Can you please share how you did it? Did you implement the Keycloak server as an embedded application inside a spring Boot app?

Comment From: mostafa513

All the time, spring was the best platform that I work with it. because of stability, simplify and reduce worries about everything. And nowadays some of us worry about some decisions in Spring team. I prefer to think about this as a 13 April lie. Please reconsider and provide long time support for the Authorization server and remain my best choice. be happy and be safe

Comment From: akuma8

@tudorgrig

Can you please share how you did it? Did you implement the Keycloak server as an embedded application inside a spring Boot app?

No, read my 2nd point, I still have a Keycloak server running inside a container. This is the most annoying thing because we have to be really careful to never have that server down. There are other challenges too like having Keycloak behind a gateway. I am currently working on that point because we don’t want to expose our Keycloak server to internet. I am thinking about writing an article to share how I did my migration, it could help other developers and having feedbacks for some improvements will be very helpful. I just don’t know where I could publish it since I don’t have a blog.

Comment From: konstantinblaesi

@akuma8 since spring-security uses the nimbus sdk to implement oidc and oauth2, wouldn't it make sense to use that if we needed to implement authorization servers ourselves?

Comment From: rossbu

Hope Spring team would reconsider this decision, the reason given was: "Spring Security’s Authorization Server support was never a good fit. An Authorization Server requires a library to build a product. Spring Security, being a framework, is not in the business of building libraries or products. " from https://spring.io/blog/2019/11/14/spring-security-oauth-2-0-roadmap-update

So the key is to define the Spring security project scope and definition, I agree that spring security is a framework, so if you would consider the oauth2 servers as standalone app servers ( resource, client, and auth) instead of part of the Spring security framework, and regarding "An Authorization Server requires a library to build a product" when the library is referred ( instead of the whole framework). I would suggest to branch out / or create a new supporting auth LIB instead of depending on the ones from Spring Security framework, that would make the less coupled and on its own path.
the last but not the least, is about the product, in some sense. spring components are products themselves. ( supporting/wrapper product to compose other impl libs).

Comment From: OrangeDog

@rossbu from the very same post

Due to this feedback and some internal discussions, we are taking another look at this decision.

and above

We are listening and working on a formal updated response (we will post an update here once we have it) but it is taking some time.

Comment From: OrangeDog

@rwinch @jgrandja it is perhaps overdue to lock this issue for the moment, and hide the off-topic stuff.

Comment From: jgrandja

@OrangeDog Stay tuned for the blog announcement tomorrow.

Comment From: jgrandja

We are very excited to announce the Spring Authorization Server !

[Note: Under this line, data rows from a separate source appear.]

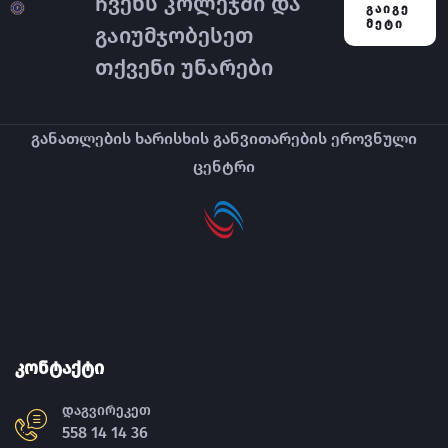
ჩვენს კოლეჯში და
ᲒᲐᲘᲒᲔ
ᲛᲔᲢᲘ
გაიუმჯობესეთ
თქვენი უნარები
განათლების ხარისხის განვითარების ეროვნული
ცენტრი
კონტაქტი
დაგვირეკეთ
558 14 14 36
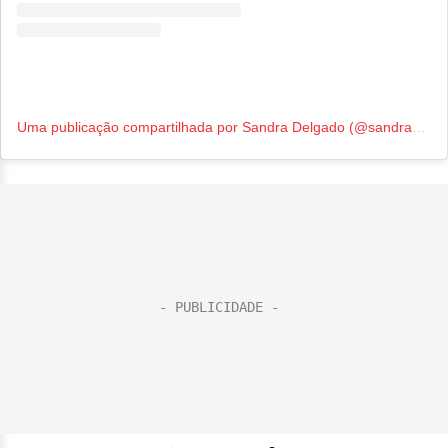
Uma publicação compartilhada por Sandra Delgado (@sandradelgado1976)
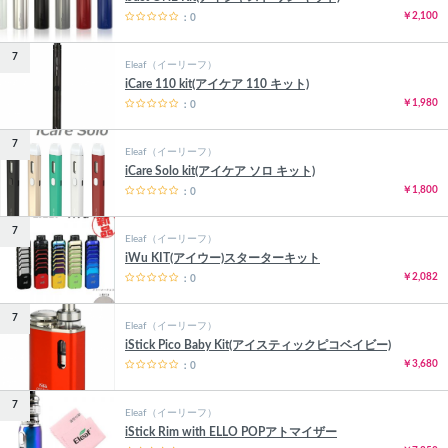
￥2,100
：0
7
Eleaf（イーリーフ）
iCare 110 kit(アイケア 110 キット)
￥1,980
：0
7
Eleaf（イーリーフ）
iCare Solo kit(アイケア ソロ キット)
￥1,800
：0
7
Eleaf（イーリーフ）
iWu KIT(アイウー)スターターキット
￥2,082
：0
7
Eleaf（イーリーフ）
iStick Pico Baby Kit(アイスティックピコベイビー)
￥3,680
：0
7
Eleaf（イーリーフ）
iStick Rim with ELLO POPアトマイザー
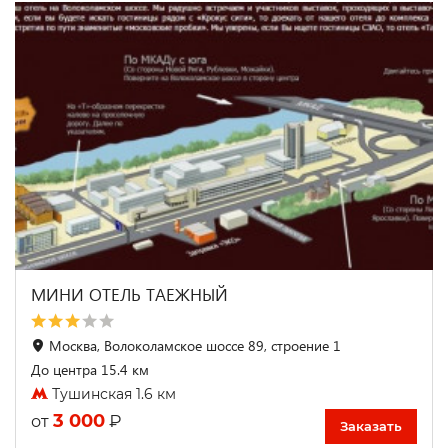
МИНИ ОТЕЛЬ ТАЕЖНЫЙ
Москва, Волоколамское шоссе 89, строение 1
До центра 15.4 км
Тушинская 1.6 км
3 000
₽
от
Заказать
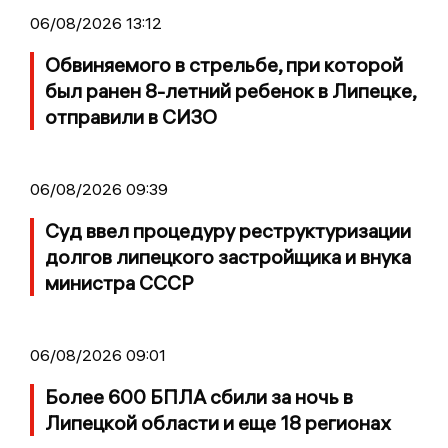
06/08/2026 13:12
Обвиняемого в стрельбе, при которой
был ранен 8-летний ребенок в Липецке,
отправили в СИЗО
06/08/2026 09:39
Суд ввел процедуру реструктуризации
долгов липецкого застройщика и внука
министра СССР
06/08/2026 09:01
Более 600 БПЛА сбили за ночь в
Липецкой области и еще 18 регионах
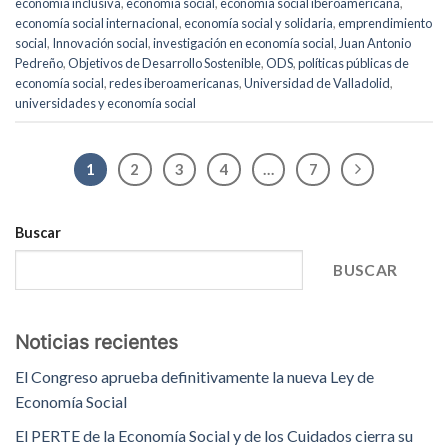
economía inclusiva
,
economía social
,
economía social iberoamericana
,
economía social internacional
,
economía social y solidaria
,
emprendimiento
social
,
Innovación social
,
investigación en economía social
,
Juan Antonio
Pedreño
,
Objetivos de Desarrollo Sostenible
,
ODS
,
políticas públicas de
economía social
,
redes iberoamericanas
,
Universidad de Valladolid
,
universidades y economía social
1
2
3
4
…
7
Buscar
BUSCAR
Noticias recientes
El Congreso aprueba definitivamente la nueva Ley de
Economía Social
El PERTE de la Economía Social y de los Cuidados cierra su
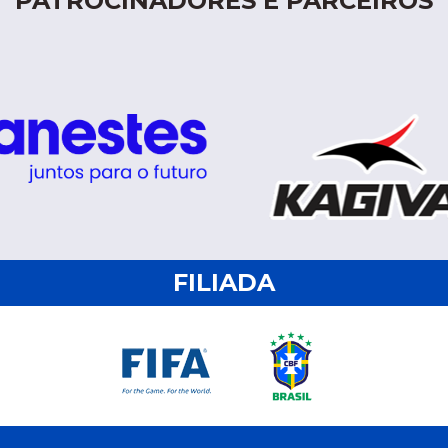
PATROCINADORES E PARCEIROS
FILIADA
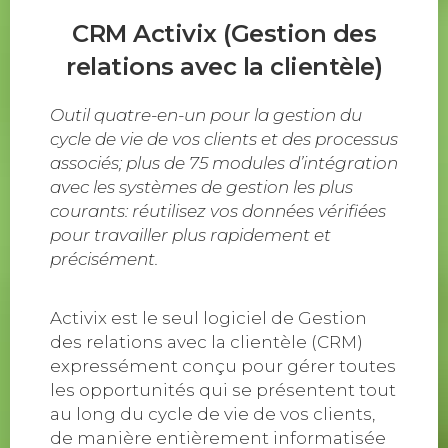
CRM Activix (Gestion des
relations avec la clientèle)
Outil quatre-en-un pour la gestion du
cycle de vie de vos clients et des processus
associés; plus de 75 modules d’intégration
avec les systèmes de gestion les plus
courants: réutilisez vos données vérifiées
pour travailler plus rapidement et
précisément.
Activix est le seul logiciel de Gestion
des relations avec la clientèle (CRM)
expressément conçu pour gérer toutes
les opportunités qui se présentent tout
au long du cycle de vie de vos clients,
de manière entièrement informatisée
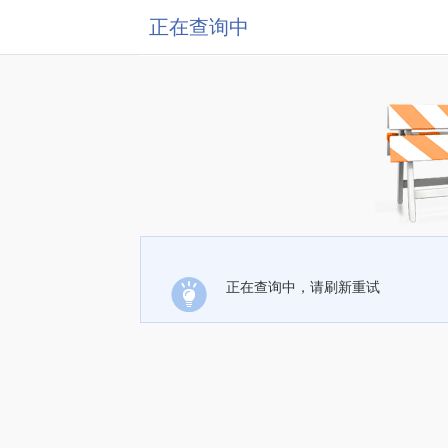
正在查询中
正在查询中，请刷新重试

The ultimate goal of this community-driven project, led by the Spring Security team, is to replace the Authorization Server support provided by Spring Security OAuth.

The project will start in Spring’s experimental projects as an independent project so that it can evolve more rapidly.

The success of this project will heavily depend on contributions from the community. We are very excited to work with the community on this very important initiative. So please don't hold back and we look forward to your contributions! @OrangeDog @philsttr

Going forward, please direct all communication to the Spring Authorization Server repository.